# TASK DIRECTIONS
What you return should be every record, retyped without a single change.

------------------------------------

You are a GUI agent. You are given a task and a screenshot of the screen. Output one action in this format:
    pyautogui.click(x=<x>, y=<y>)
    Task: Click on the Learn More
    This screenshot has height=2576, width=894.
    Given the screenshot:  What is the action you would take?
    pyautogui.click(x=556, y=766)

------------------------------------

# TASK RESPONSE
You are a GUI agent. You are given a task and a screenshot of the screen. Output one action in this format:
    pyautogui.click(x=<x>, y=<y>)
    Task: Click on the Learn More
    This screenshot has height=2576, width=894.
    Given the screenshot:  What is the action you would take?
    pyautogui.click(x=556, y=766)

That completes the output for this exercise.